Aussi étonnant que cela puisse l’être, il n’y a pas de communautarisme des musulmans en France. S’il s’agit des accoutrements improbables, des comportements inacceptables, des discours intolérables, oui, cela existe et ça fait beaucoup de mal aux Français musulmans eux-mêmes et au reste des Français. Mais la communauté musulmane est la plus désorganisée, la plus désunie et elle n’est pas communautariste au sens qu’on entend, alors que d’autres types de communautarismes existent bel et bien dans la République. Donc du coup, on a compris que ce n’est pas le bon mot qu’il faut utiliser et on est passé au séparatisme. Mais même ce terme commence à poser problème, parce qu’on a parlé longtemps de séparatisme de territoire. Il y avait le séparatisme breton, corse, basque… En réalité, il y a des individus mus par une idéologie salafiste qui pensent que les lois religieuses priment les lois de la République. Ils ne reconnaissent pas la loi fondamentale qu’est la Constitution. Alors, pouvoir consolider le principe de laïcité, oui. N’oublions pas que la loi de 1905 n’est pas une loi de laïcité mais une loi de Séparation, la nuance est de taille. S’il faut elle-même l’amender, pourquoi pas, s’il faut une autre, pourquoi pas aussi. Simplement, il faut qu’on sache de quoi on parle au juste.
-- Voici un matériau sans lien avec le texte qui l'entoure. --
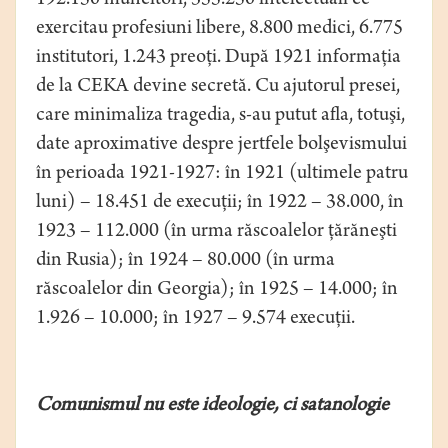
192.150 muncitori, 355.250 intelectuali ce
exercitau profesiuni libere, 8.800 medici, 6.775
institutori, 1.243 preoţi. După 1921 informaţia
de la CEKA devine secretă. Cu ajutorul presei,
care minimaliza tragedia, s-au putut afla, totuşi,
date aproximative despre jertfele bolşevismului
în perioada 1921-1927: în 1921 (ultimele patru
luni) – 18.451 de execuţii; în 1922 – 38.000, în
1923 – 112.000 (în urma răscoalelor ţărăneşti
din Rusia); în 1924 – 80.000 (în urma
răscoalelor din Georgia); în 1925 – 14.000; în
1.926 – 10.000; în 1927 – 9.574 execuţii.
Comunismul nu este ideologie, ci satanologie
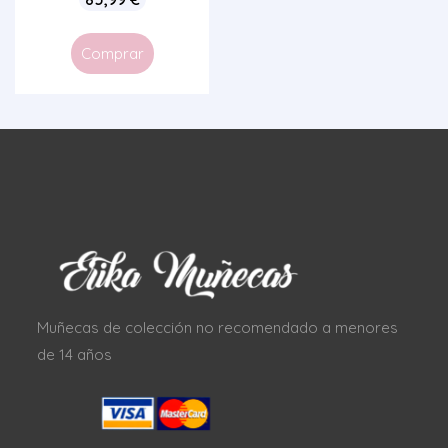
Comprar
Muñecas de colección no recomendado a menores
de 14 años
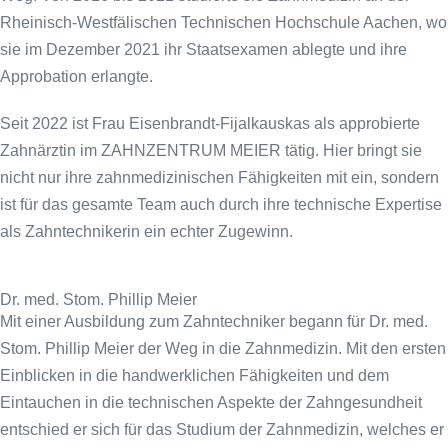
Rheinisch-Westfälischen Technischen Hochschule Aachen, wo
sie im Dezember 2021 ihr Staatsexamen ablegte und ihre
Approbation erlangte.
Seit 2022 ist Frau Eisenbrandt-Fijalkauskas als approbierte
Zahnärztin im ZAHNZENTRUM MEIER tätig. Hier bringt sie
nicht nur ihre zahnmedizinischen Fähigkeiten mit ein, sondern
ist für das gesamte Team auch durch ihre technische Expertise
als Zahntechnikerin ein echter Zugewinn.
Dr. med. Stom. Phillip Meier
Mit einer Ausbildung zum Zahntechniker begann für Dr. med.
Stom. Phillip Meier der Weg in die Zahnmedizin. Mit den ersten
Einblicken in die handwerklichen Fähigkeiten und dem
Eintauchen in die technischen Aspekte der Zahngesundheit
entschied er sich für das Studium der Zahnmedizin, welches er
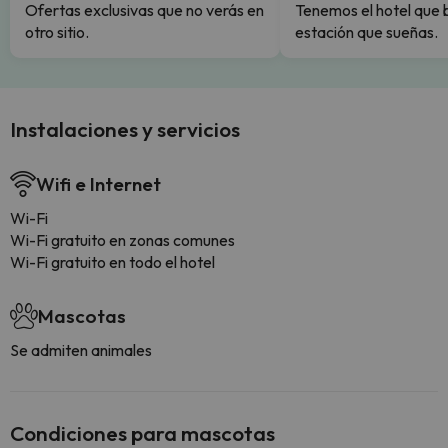
Ofertas exclusivas que no verás en
Tenemos el hotel que 
otro sitio.
estación que sueñas.
Instalaciones y servicios
Wifi e Internet
Wi-Fi
Wi-Fi gratuito en zonas comunes
Wi-Fi gratuito en todo el hotel
Mascotas
Se admiten animales
Condiciones para mascotas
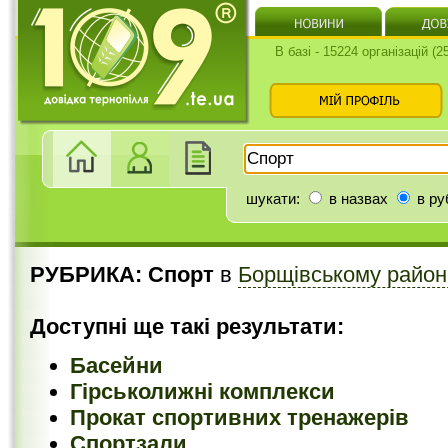
В базі - 15224 організацій (
шукати:
в назвах
в ру
РУБРИКА: Спорт
в
Борщівському район
Доступні ще такі результати:
Басейни
Гірськолижні комплекси
Прокат спортивних тренажерів
Спортзали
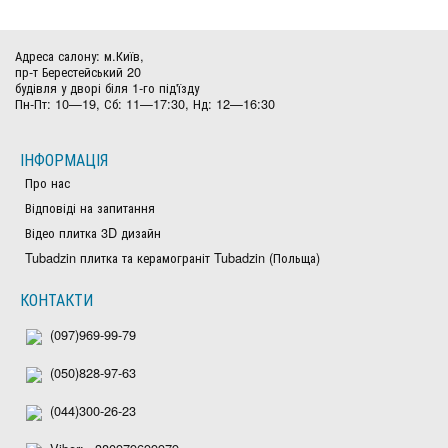
Адреса салону: м.Київ,
пр-т Берестейський 20
будівля у дворі біля 1-го під'їзду
Пн-Пт: 10—19, Сб: 11—17:30, Нд: 12—16:30
ІНФОРМАЦІЯ
Про нас
Відповіді на запитання
Відео плитка 3D дизайн
Tubadzin плитка та керамограніт Tubadzin (Польща)
КОНТАКТИ
(097)969-99-79
(050)828-97-63
(044)300-26-23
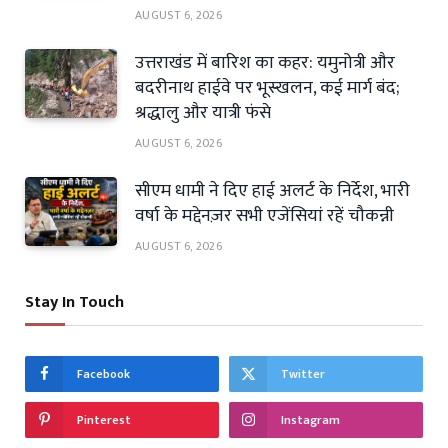
AUGUST 6, 2026
उत्तराखंड में बारिश का कहर: यमुनोत्री और
बदरीनाथ हाईवे पर भूस्खलन, कई मार्ग बंद;
श्रद्धालु और यात्री फंसे
AUGUST 6, 2026
सीएम धामी ने दिए हाई अलर्ट के निर्देश, भारी
वर्षा के मद्देनज़र सभी एजेंसियां रहें चौकन्नी
AUGUST 6, 2026
Stay In Touch
Facebook
Twitter
Pinterest
Instagram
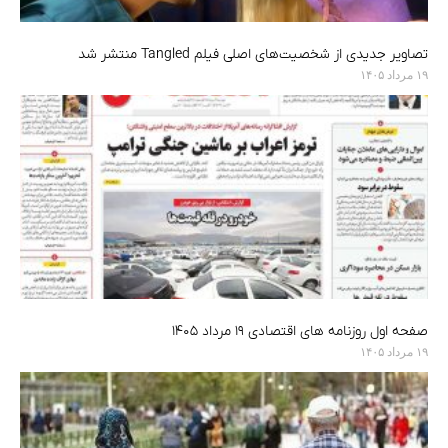
تصاویر جدیدی از شخصیت‌های اصلی فیلم Tangled منتشر شد
۱۹ مرداد ۱۴۰۵
صفحه اول روزنامه های اقتصادی ۱۹ مرداد ۱۴۰۵
۱۹ مرداد ۱۴۰۵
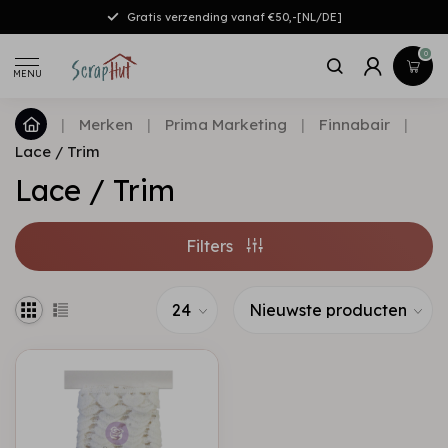
Gratis verzending vanaf €50,-[NL/DE]
0
MENU
|
Merken
|
Prima Marketing
|
Finnabair
|
Lace / Trim
Lace / Trim
Filters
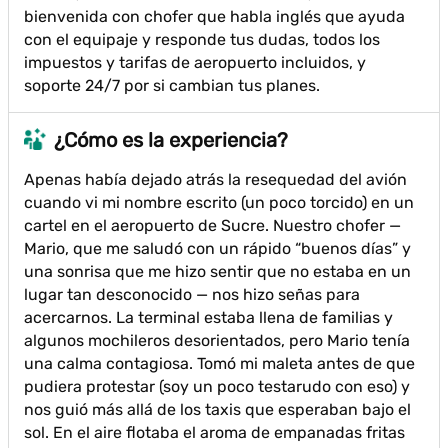
bienvenida con chofer que habla inglés que ayuda
con el equipaje y responde tus dudas, todos los
impuestos y tarifas de aeropuerto incluidos, y
soporte 24/7 por si cambian tus planes.
¿Cómo es la experiencia?
Apenas había dejado atrás la resequedad del avión
cuando vi mi nombre escrito (un poco torcido) en un
cartel en el aeropuerto de Sucre. Nuestro chofer —
Mario, que me saludó con un rápido “buenos días” y
una sonrisa que me hizo sentir que no estaba en un
lugar tan desconocido — nos hizo señas para
acercarnos. La terminal estaba llena de familias y
algunos mochileros desorientados, pero Mario tenía
una calma contagiosa. Tomó mi maleta antes de que
pudiera protestar (soy un poco testarudo con eso) y
nos guió más allá de los taxis que esperaban bajo el
sol. En el aire flotaba el aroma de empanadas fritas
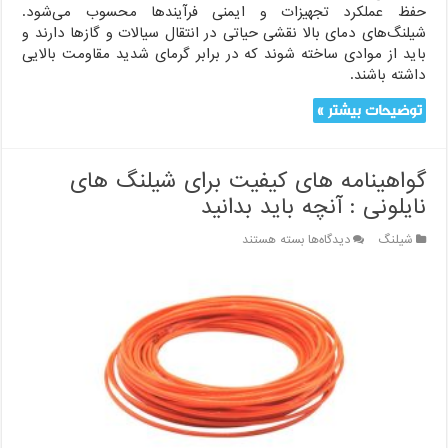
حفظ عملکرد تجهیزات و ایمنی فرآیندها محسوب می‌شود.
شیلنگ‌های دمای بالا نقشی حیاتی در انتقال سیالات و گازها دارند و
باید از موادی ساخته شوند که در برابر گرمای شدید مقاومت بالایی
داشته باشند.
توضیحات بیشتر »
گواهینامه های کیفیت برای شیلنگ های
نایلونی : آنچه باید بدانید
برای
شیلنگ
دیدگاه‌ها
بسته هستند
گواهینامه
های
کیفیت
برای
شیلنگ
های
نایلونی
:
آنچه
باید
بدانید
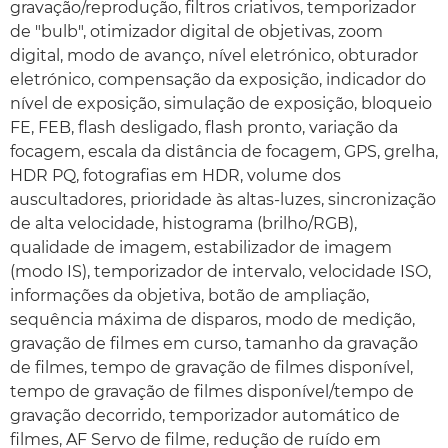
gravação/reprodução, filtros criativos, temporizador
de "bulb", otimizador digital de objetivas, zoom
digital, modo de avanço, nível eletrónico, obturador
eletrónico, compensação da exposição, indicador do
nível de exposição, simulação de exposição, bloqueio
FE, FEB, flash desligado, flash pronto, variação da
focagem, escala da distância de focagem, GPS, grelha,
HDR PQ, fotografias em HDR, volume dos
auscultadores, prioridade às altas-luzes, sincronização
de alta velocidade, histograma (brilho/RGB),
qualidade de imagem, estabilizador de imagem
(modo IS), temporizador de intervalo, velocidade ISO,
informações da objetiva, botão de ampliação,
sequência máxima de disparos, modo de medição,
gravação de filmes em curso, tamanho da gravação
de filmes, tempo de gravação de filmes disponível,
tempo de gravação de filmes disponível/tempo de
gravação decorrido, temporizador automático de
filmes, AF Servo de filme, redução de ruído em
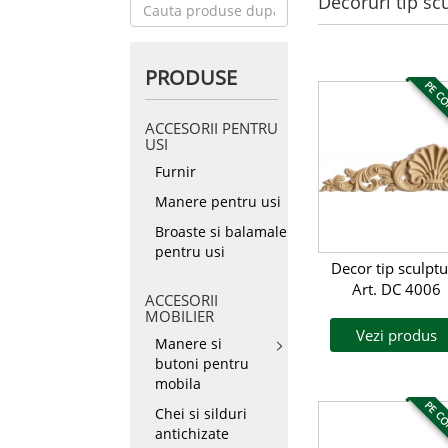
Decoruri tip sc
PRODUSE
PE C
ACCESORII PENTRU
USI
Furnir
Manere pentru usi
Broaste si balamale
pentru usi
Decor tip sculptu
Art. DC 4006
ACCESORII
MOBILIER
Vezi produs
Manere si
butoni pentru
mobila
PE C
Chei si silduri
antichizate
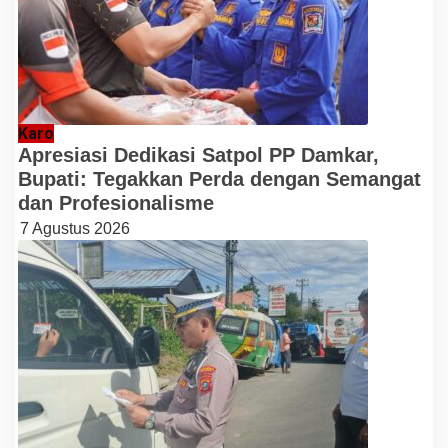
Karo
Apresiasi Dedikasi Satpol PP Damkar,
Bupati: Tegakkan Perda dengan Semangat
dan Profesionalisme
7 Agustus 2026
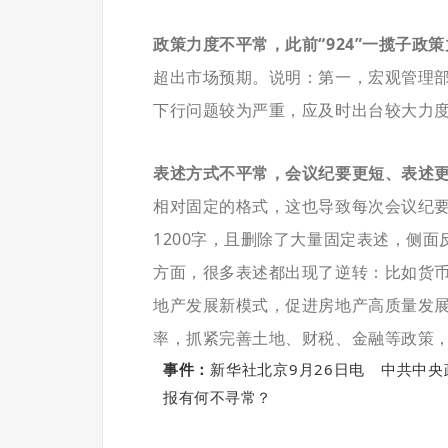
政策力度不平常，此前“924”一揽子政
超出市场预期。说明：第一，宏观管理部
下行问题较为严重，应及时出台较大力
表述方式不平常，会议纪要更短、表述
相对固定的格式，这也导致每次会议纪要的
1200字，且删除了大量固定表述，侧
方面，很多表述都出现了逆转：比如货币
地产发展新模式，促进房地产高质量发展
率，抓紧完善土地、财税、金融等政策，
事件：
新华社北京9月26日电 中共中
报有何不寻常？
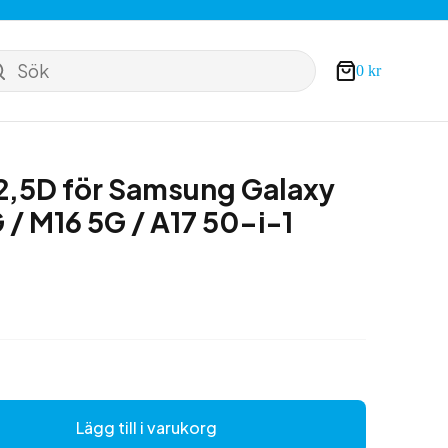
Sök
0
kr
Varukorg
 2,5D för Samsung Galaxy
 / M16 5G / A17 50-i-1
a
Lägg till i varukorg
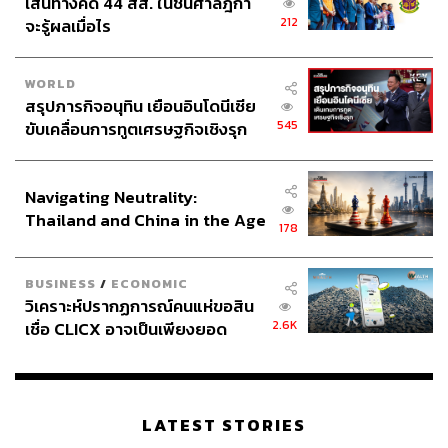
เส้นทางคดี 44 สส. ในชั้นศาลฎีกา
บรีฟมาว่าพวกเขาเป็นโทรลล์ ผมต้องทำให้พวกเขาดูเหมือน
212
จะรู้ผลเมื่อไร
โทรลล์” และในที่สุดเขาก็สร้างสรรค์ผลงานการแต่งหน้า
เอฟเฟกต์ออกมาได้อย่างน่าชื่นชม คงต้องรอลุ้นกันว่าผลงาน
ของเขาและทีมงานจะยอดเยี่ยมจนสามารถคว้ารางวัลมาได้
WORLD
สรุปภารกิจอนุทิน เยือนอินโดนีเซีย
หรือไม่
545
ขับเคลื่อนการทูตเศรษฐกิจเชิงรุก
ประกาศหุ้นส่วนยุทธศาสตร์ไทย –
ภาพ:
Courtesy of makeupmag.com
อินโดนีเซีย
พิสูจน์อักษร:
พรนภัส ชำนาญค้า
Navigating Neutrality:
อ้างอิง:
Thailand and China in the Age
makeupmag.com/oscar-watch-2019-nominees-for-m
178
of a New Global Order
ake-up-and-hairstyling-announced
www.refinery29.com/en-us/2018/12/218805/margot-r
BUSINESS
/
ECONOMIC
obbie-mary-queen-of-scots-makeup
วิเคราะห์ปรากฏการณ์คนแห่ขอสิน
en.wikipedia.org/wiki/Border_(2018_Swedish_film)
2.6K
เชื่อ CLICX อาจเป็นเพียงยอด
ภูเขาน้ำแข็ง ของปัญหาหนี้ครัว
เรือนไทยที่ถูกซุกไว้
TAGS:
Göran Lundström
Pamela Goldammer
Oscars2019
Greg Cannom
Kate Biscoe
Patricia Dehaney
Jenny Shircore
Marc Pilcher
LATEST STORIES
Jessica Brooks
Vice
Border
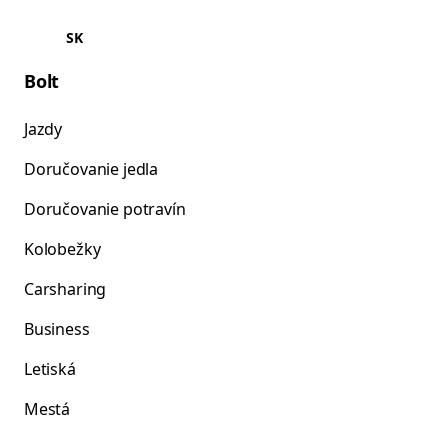
SK
Bolt
Jazdy
Doručovanie jedla
Doručovanie potravín
Kolobežky
Carsharing
Business
Letiská
Mestá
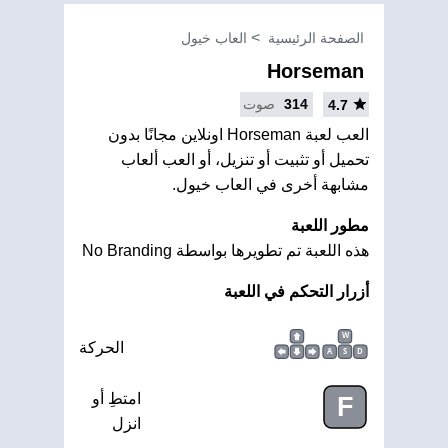
الصفحة الرئيسية
العاب خيول
Horseman
314
صوت
4.7
العب لعبة Horseman اونلاين مجانًا بدون
تحميل أو تثبيت أو تنزيل، أو العب ألعاب
مشابهة أخرى في العاب خيول.
مطور اللعبة
هذه اللعبة تم تطويرها بواسطة No Branding
أزرار التحكم في اللعبة
W
الحركة
A
S
D
امتطِ أو
F
انزل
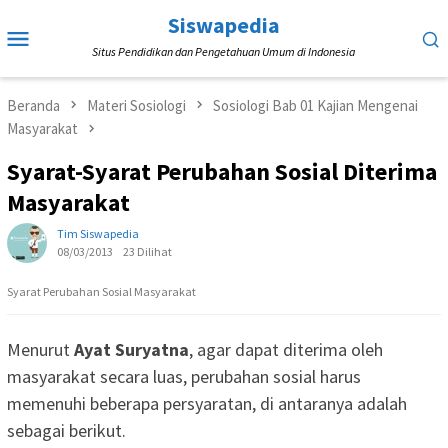
Loncat
Siswapedia
Menu
ke
Situs Pendidikan dan Pengetahuan Umum di Indonesia
Mobile
konten
Beranda
Materi Sosiologi
Sosiologi Bab 01 Kajian Mengenai
Masyarakat
Syarat-Syarat Perubahan Sosial Diterima
Masyarakat
Tim Siswapedia
08/03/2013
23 Dilihat
Syarat Perubahan Sosial Masyarakat
Menurut
Ayat Suryatna
, agar dapat diterima oleh
masyarakat secara luas, perubahan sosial harus
memenuhi beberapa persyaratan, di antaranya adalah
sebagai berikut.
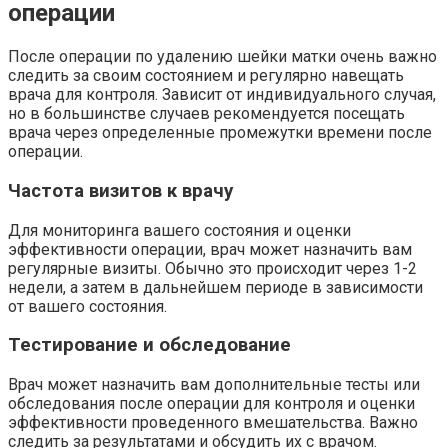
операции
После операции по удалению шейки матки очень важно
следить за своим состоянием и регулярно навещать
врача для контроля. Зависит от индивидуального случая,
но в большинстве случаев рекомендуется посещать
врача через определенные промежутки времени после
операции.
Частота визитов к врачу
Для мониторинга вашего состояния и оценки
эффективности операции, врач может назначить вам
регулярные визиты. Обычно это происходит через 1-2
недели, а затем в дальнейшем периоде в зависимости
от вашего состояния.
Тестирование и обследование
Врач может назначить вам дополнительные тесты или
обследования после операции для контроля и оценки
эффективности проведенного вмешательства. Важно
следить за результатами и обсудить их с врачом.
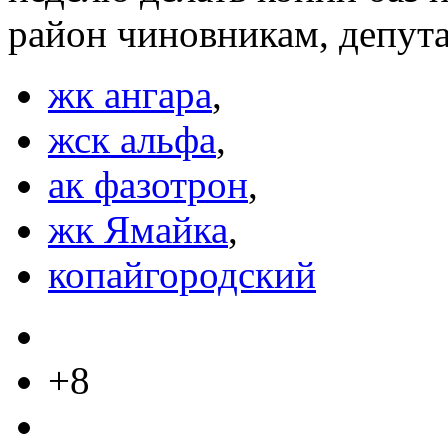
район чиновникам, депута
жк ангара
,
жск альфа
,
ак фазотрон
,
жк Ямайка
,
копайгородский
+8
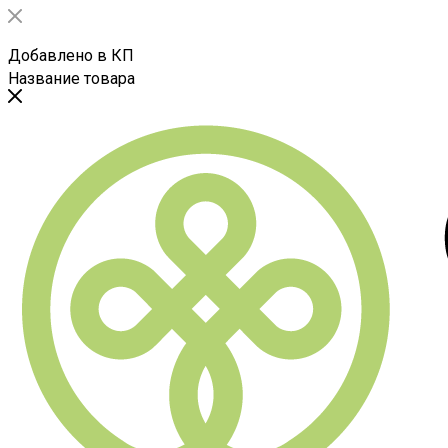
Добавлено в КП
Название товара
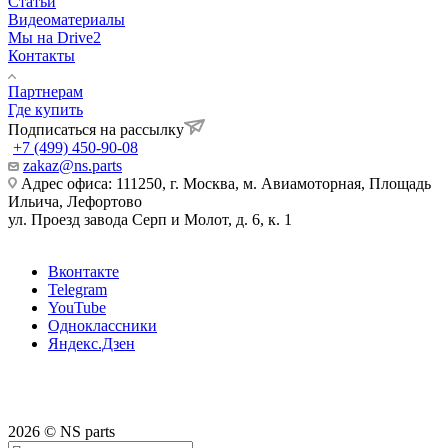
Статьи
Видеоматериалы
Мы на Drive2
Контакты
Партнерам
Где купить
Подписаться на рассылку
+7 (499) 450-90-08
zakaz@ns.parts
Адрес офиса: 111250, г. Москва, м. Авиамоторная, Площадь
Ильича, Лефортово
ул. Проезд завода Серп и Молот, д. 6, к. 1
Вконтакте
Telegram
YouTube
Одноклассники
Яндекс.Дзен
2026 © NS parts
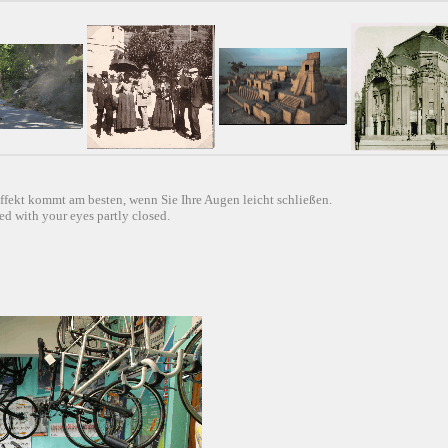
ffekt kommt am besten, wenn Sie Ihre Augen leicht schließen.
d with your eyes partly closed.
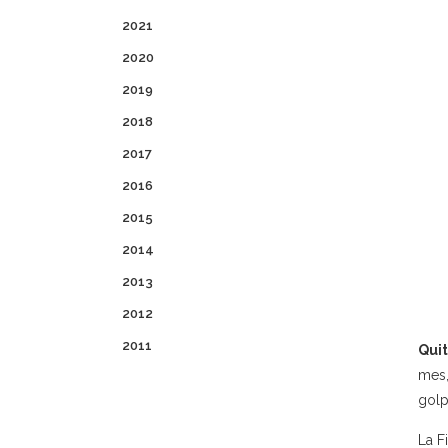
2021
2020
2019
2018
2017
2016
2015
2014
2013
2012
2011
Qui
mes,
golp
La F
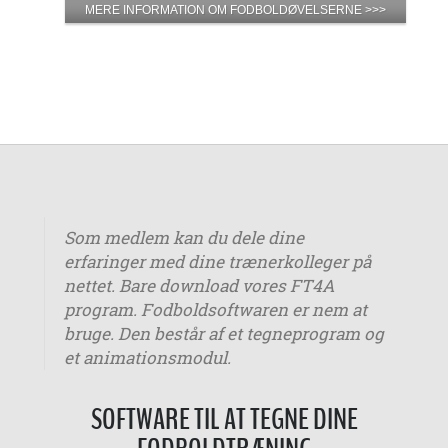
MERE INFORMATION OM FODBOLDØVELSERNE >>>
Som medlem kan du dele dine
erfaringer med dine trænerkolleger på
nettet. Bare download vores FT4A
program. Fodboldsoftwaren er nem at
bruge. Den består af et tegneprogram og
et animationsmodul.
SOFTWARE TIL AT TEGNE DINE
Qu’est-ce qu’il faut selon vous pour structurer l’Islam en France ?

Il faut d’abord dire qu’on a un paradoxe qu’il faut rompre : on demande à l’État français de ne pas se mêler de l’organisation des cultes, en même temps on s’accommode de l’ingérence de puissances étrangères autocratiques. Même si cela paraît irréalisable pour l’instant, je pense qu’il faut que de l’intérieur de la composante islamique, on suscite l’adhésion autour d’hommes et de femmes probes, intègres, sérieux et ayant une connaissance fine de la question religieuse, de la bonne communication, de la liberté de ton et de parole et qui jouissent du respect des fidèles musulmans, afin d’être les interlocuteurs privilégiés des pouvoirs publics et en finir par exemple avec la présidence tournante du CFCM. Un coup on fait plaisir au Maroc, un coup à l’Algérie ou à la Turquie. Cela explique la désaffection de la jeunesse musulmane qui est restée comme une proie facile à des sermonnaires et des prédicateurs qui viennent de l’étranger.